Source data>
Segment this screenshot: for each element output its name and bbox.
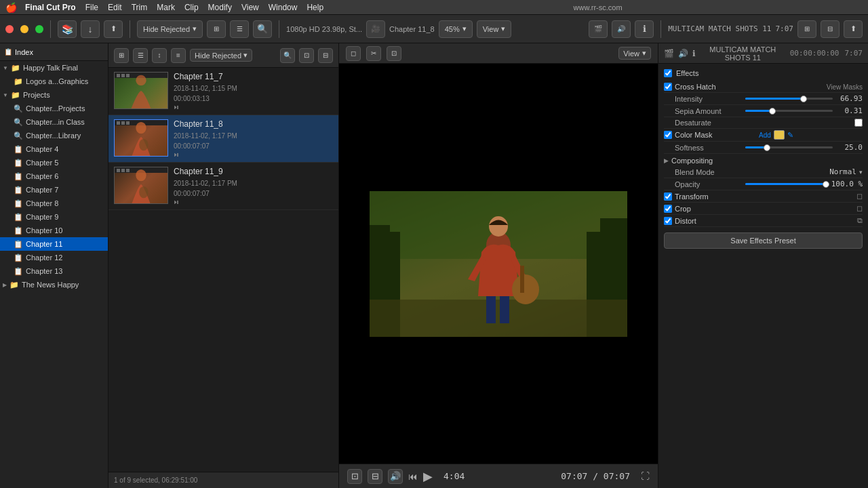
sidebar-item-chapter-projects[interactable]: 🔍 Chapter...Projects <box>0 102 108 115</box>
view-toggle-1[interactable]: ⊞ <box>207 20 226 38</box>
browser-sort-btn[interactable]: ↕ <box>152 48 167 63</box>
cross-hatch-checkbox[interactable] <box>664 83 672 91</box>
sidebar-item-projects[interactable]: ▼ 📁 Projects <box>0 88 108 102</box>
menu-window[interactable]: Window <box>269 3 298 12</box>
sepia-slider[interactable] <box>745 110 833 112</box>
sidebar-item-chapter-9[interactable]: 📋 Chapter 9 <box>0 210 108 224</box>
clip-item[interactable]: Chapter 11_7 2018-11-02, 1:15 PM 00:00:0… <box>108 68 338 115</box>
library-button[interactable]: 📚 <box>58 20 77 38</box>
fullscreen-button[interactable] <box>35 25 43 33</box>
menu-view[interactable]: View <box>241 3 259 12</box>
grid-view-btn[interactable]: ⊞ <box>797 20 816 38</box>
sidebar-item-logos-graphics[interactable]: 📁 Logos a...Graphics <box>0 75 108 88</box>
zoom-dropdown[interactable]: 45% ▾ <box>439 20 473 38</box>
softness-value: 25.0 <box>838 143 863 152</box>
viewer-audio-btn[interactable]: 🔊 <box>388 469 403 484</box>
close-window-button[interactable] <box>5 25 14 33</box>
browser-grid-btn[interactable]: ⊞ <box>114 48 129 63</box>
sidebar-item-happy-final[interactable]: ▼ 📁 Happy Talk Final <box>0 61 108 75</box>
view-toggle-2[interactable]: ☰ <box>230 20 249 38</box>
view-masks-label[interactable]: View Masks <box>827 83 863 91</box>
inspector-video-btn[interactable]: 🎬 <box>589 20 608 38</box>
sepia-thumb[interactable] <box>769 108 776 115</box>
clip-duration: 00:00:03:13 <box>174 94 333 104</box>
viewer-zoom-dropdown[interactable]: View ▾ <box>618 47 651 60</box>
app-name[interactable]: Final Cut Pro <box>25 3 76 12</box>
color-edit-btn[interactable]: ✎ <box>787 131 793 140</box>
browser-filter-button[interactable]: Hide Rejected ▾ <box>190 49 252 62</box>
sidebar-item-chapter-5[interactable]: 📋 Chapter 5 <box>0 156 108 169</box>
sidebar-item-chapter-4[interactable]: 📋 Chapter 4 <box>0 142 108 156</box>
apple-menu[interactable]: 🍎 <box>5 2 17 13</box>
clip-item[interactable]: Chapter 11_9 2018-11-02, 1:17 PM 00:00:0… <box>108 163 338 210</box>
opacity-thumb[interactable] <box>823 181 829 188</box>
sidebar-item-chapter-11[interactable]: 📋 Chapter 11 <box>0 237 108 251</box>
distort-checkbox[interactable] <box>664 217 672 225</box>
sidebar-item-chapter-class[interactable]: 🔍 Chapter...in Class <box>0 115 108 129</box>
intensity-slider[interactable] <box>745 98 833 100</box>
transform-checkbox[interactable] <box>664 192 672 201</box>
sidebar-tab-index[interactable]: Index <box>15 48 33 56</box>
save-effects-preset-button[interactable]: Save Effects Preset <box>664 232 863 249</box>
color-mask-add-btn[interactable]: Add <box>759 131 771 139</box>
play-button[interactable]: ▶ <box>423 469 433 484</box>
toolbar-sep-2 <box>130 20 130 38</box>
softness-label: Softness <box>675 144 743 152</box>
sidebar-item-chapter-13[interactable]: 📋 Chapter 13 <box>0 264 108 278</box>
share-btn[interactable]: ⬆ <box>844 20 863 38</box>
crop-checkbox[interactable] <box>664 205 672 213</box>
inspector-info-icon[interactable]: ℹ <box>692 49 696 58</box>
compositing-header[interactable]: ▶ Compositing <box>664 154 863 166</box>
search-button[interactable]: 🔍 <box>253 20 272 38</box>
menu-edit[interactable]: Edit <box>108 3 122 12</box>
layout-btn[interactable]: ⊟ <box>821 20 840 38</box>
inspector-info-btn[interactable]: ℹ <box>635 20 654 38</box>
viewer-trim-btn[interactable]: ✂ <box>366 46 381 61</box>
viewer-controls: ⊡ ⊟ 🔊 ⏮ ▶ 4:04 07:07 / 07:07 ⛶ <box>339 464 658 488</box>
desaturate-checkbox[interactable] <box>854 119 863 127</box>
fullscreen-btn[interactable]: ⛶ <box>641 471 650 481</box>
softness-slider[interactable] <box>745 146 833 148</box>
minimize-window-button[interactable] <box>20 25 28 33</box>
color-mask-checkbox[interactable] <box>664 131 672 139</box>
viewer-options-btn[interactable]: ⊟ <box>368 469 382 484</box>
menu-file[interactable]: File <box>85 3 98 12</box>
color-swatch[interactable] <box>774 130 785 140</box>
browser-toggle-btn[interactable]: ⊡ <box>299 48 314 63</box>
sidebar-item-the-news[interactable]: ▶ 📁 The News Happy <box>0 278 108 291</box>
viewer-current-time: 07:07 <box>561 471 587 481</box>
intensity-thumb[interactable] <box>800 96 807 102</box>
softness-thumb[interactable] <box>764 144 770 151</box>
hide-rejected-button[interactable]: Hide Rejected ▾ <box>137 20 203 38</box>
go-to-start-btn[interactable]: ⏮ <box>408 471 418 482</box>
sidebar-item-chapter-8[interactable]: 📋 Chapter 8 <box>0 197 108 210</box>
view-dropdown[interactable]: View ▾ <box>477 20 512 38</box>
browser-toolbar: ⊞ ☰ ↕ ≡ Hide Rejected ▾ 🔍 ⊡ ⊟ <box>108 43 338 68</box>
inspector-audio-icon[interactable]: 🔊 <box>678 49 688 58</box>
sidebar-item-chapter-12[interactable]: 📋 Chapter 12 <box>0 251 108 264</box>
inspector-video-icon[interactable]: 🎬 <box>664 49 674 58</box>
sidebar-item-chapter-7[interactable]: 📋 Chapter 7 <box>0 183 108 197</box>
menu-trim[interactable]: Trim <box>132 3 148 12</box>
fullscreen-viewer-btn[interactable]: ⊡ <box>347 469 362 484</box>
sidebar-item-chapter-10[interactable]: 📋 Chapter 10 <box>0 224 108 237</box>
effects-checkbox[interactable] <box>664 69 672 77</box>
clip-item[interactable]: Chapter 11_8 2018-11-02, 1:17 PM 00:00:0… <box>108 115 338 163</box>
viewer-crop-btn[interactable]: ⊡ <box>387 46 401 61</box>
menu-mark[interactable]: Mark <box>157 3 175 12</box>
view-chevron: ▾ <box>501 24 505 33</box>
share-button[interactable]: ⬆ <box>104 20 123 38</box>
import-button[interactable]: ↓ <box>81 20 100 38</box>
sidebar-item-chapter-library[interactable]: 🔍 Chapter...Library <box>0 129 108 142</box>
menu-help[interactable]: Help <box>307 3 323 12</box>
opacity-slider[interactable] <box>745 183 826 185</box>
sidebar-item-chapter-6[interactable]: 📋 Chapter 6 <box>0 169 108 183</box>
browser-list-btn[interactable]: ☰ <box>133 48 148 63</box>
menu-modify[interactable]: Modify <box>208 3 232 12</box>
browser-group-btn[interactable]: ≡ <box>171 48 186 63</box>
inspector-audio-btn[interactable]: 🔊 <box>612 20 631 38</box>
browser-options-btn[interactable]: ⊟ <box>318 48 333 63</box>
browser-filter-icon[interactable]: 🔍 <box>280 48 295 63</box>
menu-clip[interactable]: Clip <box>184 3 199 12</box>
viewer-transform-btn[interactable]: ◻ <box>346 46 361 61</box>
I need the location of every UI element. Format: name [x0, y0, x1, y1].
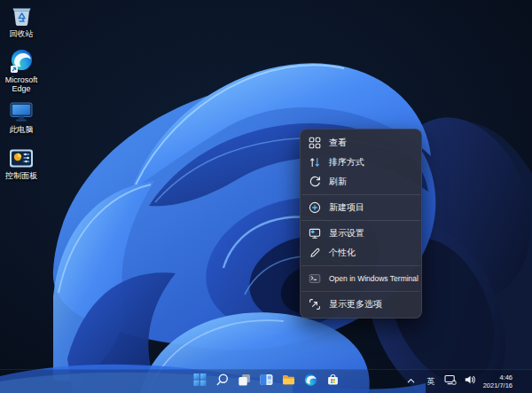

Brief>
For each line in the entries that contains the string "Projects", make a copy.

Exercise response>
sidebar-item-chapter-projects[interactable]: 🔍 Chapter...Projects <box>0 102 108 115</box>
sidebar-item-projects[interactable]: ▼ 📁 Projects <box>0 88 108 102</box>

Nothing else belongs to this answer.